EKS needs at least two subnets in different AZs. The standard pattern is:

  • Public subnets – for load balancers. Tagged with kubernetes.io/role/elb: 1.
  • Private subnets – for worker nodes and pods. Tagged with kubernetes.io/role/internal-elb: 1.
  • NAT gateway – in each public subnet so private nodes can pull images and reach AWS APIs.

All subnets must be tagged with kubernetes.io/cluster/<cluster-name>: shared (or owned if exclusively used by one cluster). Without these tags, the AWS Load Balancer Controller cannot discover subnets.

EKS Add-Ons#

EKS add-ons are AWS-managed versions of essential cluster components. Install them as add-ons rather than self-managing to get automatic updates and compatibility guarantees.
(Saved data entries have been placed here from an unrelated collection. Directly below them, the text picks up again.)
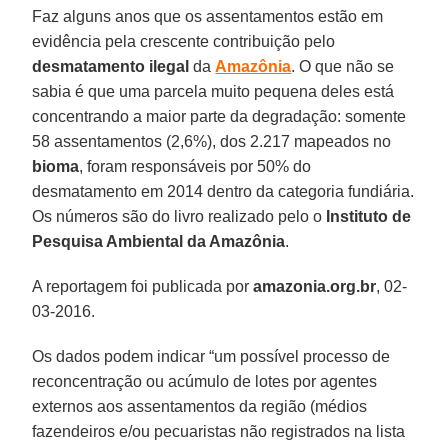
Faz alguns anos que os assentamentos estão em
evidência pela crescente contribuição pelo
desmatamento ilegal
da
Amazônia
. O que não se
sabia é que uma parcela muito pequena deles está
concentrando a maior parte da degradação: somente
58 assentamentos (2,6%), dos 2.217 mapeados no
bioma
, foram responsáveis por 50% do
desmatamento em 2014 dentro da categoria fundiária.
Os números são do livro realizado pelo o
Instituto de
Pesquisa Ambiental da Amazônia
.
A reportagem foi publicada por
amazonia.org.br
, 02-
03-2016.
Os dados podem indicar “um possível processo de
reconcentração ou acúmulo de lotes por agentes
externos aos assentamentos da região (médios
fazendeiros e/ou pecuaristas não registrados na lista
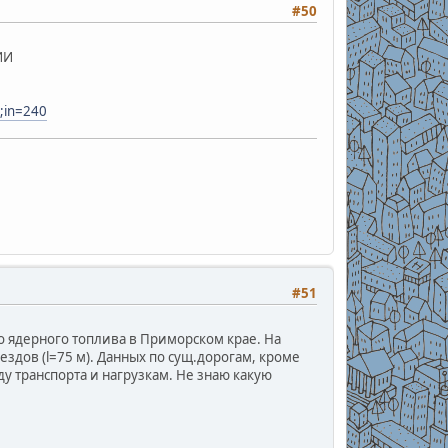
#50
ИИ
;in=240
#51
 ядерного топлива в Приморском крае. На
здов (l=75 м). Данных по сущ.дорогам, кроме
ду транспорта и нагрузкам. Не знаю какую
  • CoreDNS – cluster DNS. Always install.
  • kube-proxy – network rules for Service routing. Always install.
  • VPC CNI (aws-node) – assigns VPC IPs to pods. Always install.
  • EBS CSI driver – required for EBS-backed PersistentVolumes. Install if you use any stateful workloads.
  • EFS CSI driver – for shared EFS file systems. Install if you need ReadWriteMany volumes.
# List available add-on versions
aws eks describe-addon-versions --addon-name vpc-cni --kubernetes-version 1.31

# Install an add-on
aws eks create-addon --cluster-name my-cluster --addon-name aws-ebs-csi-driver \
  --service-account-role-arn arn:aws:iam::123456789012:role/ebs-csi-role

The EBS CSI driver needs an IAM role. Without it, PersistentVolumeClaims stay in Pending and volumes never attach.

kubeconfig Setup#

After the cluster is created, configure kubectl:

aws eks update-kubeconfig --name my-cluster --region us-east-1

# Verify
kubectl get nodes

This writes a context to ~/.kube/config that uses aws eks get-token for authentication. The IAM entity that created the cluster is automatically granted system:masters access. Other users and roles must be added to the aws-auth ConfigMap or EKS access entries.
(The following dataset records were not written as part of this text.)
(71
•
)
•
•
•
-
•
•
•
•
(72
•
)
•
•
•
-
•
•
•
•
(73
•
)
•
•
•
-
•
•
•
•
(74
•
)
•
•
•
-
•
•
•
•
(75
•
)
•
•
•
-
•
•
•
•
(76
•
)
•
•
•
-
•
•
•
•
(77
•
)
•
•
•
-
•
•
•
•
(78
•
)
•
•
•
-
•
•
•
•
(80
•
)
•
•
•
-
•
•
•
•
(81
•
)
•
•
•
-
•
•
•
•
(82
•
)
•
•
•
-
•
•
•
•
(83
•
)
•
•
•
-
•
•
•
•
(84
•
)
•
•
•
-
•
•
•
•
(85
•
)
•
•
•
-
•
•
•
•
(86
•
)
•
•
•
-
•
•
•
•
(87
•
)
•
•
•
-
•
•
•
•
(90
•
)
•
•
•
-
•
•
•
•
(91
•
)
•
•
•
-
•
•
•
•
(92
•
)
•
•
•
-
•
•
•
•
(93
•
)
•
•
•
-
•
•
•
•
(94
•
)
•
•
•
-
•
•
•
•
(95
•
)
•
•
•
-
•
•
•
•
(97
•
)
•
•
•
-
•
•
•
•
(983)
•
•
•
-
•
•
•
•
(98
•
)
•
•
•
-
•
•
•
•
Autoscaling: Cluster Autoscaler vs Karpenter#

Cluster Autoscaler works with ASGs. It watches for unschedulable pods and scales the ASG. Stable but slow – provisioning takes 2-3 minutes.

Karpenter replaces the Cluster Autoscaler. Instead of scaling predefined ASGs, it launches the right instance type directly based on pending pod requirements, mixing instance types, AZs, and purchase options automatically.

apiVersion: karpenter.sh/v1
kind: NodePool
metadata:
  name: default
spec:
  template:
    spec:
      requirements:
        - key: karpenter.sh/capacity-type
          operator: In
          values: ["on-demand", "spot"]
        - key: node.kubernetes.io/instance-type
          operator: In
          values: ["m6i.large", "m6i.xlarge", "m5.large", "m7g.large"]
      nodeClassRef:
        group: karpenter.k8s.aws
        kind: EC2NodeClass
        name: default
  limits:
    cpu: "100"
  disruption:
    consolidationPolicy: WhenEmptyOrUnderutilized
    consolidateAfter: 1m

Karpenter is the better choice for new clusters. It provisions nodes in under 60 seconds, bin-packs efficiently, and consolidates underutilized nodes automatically.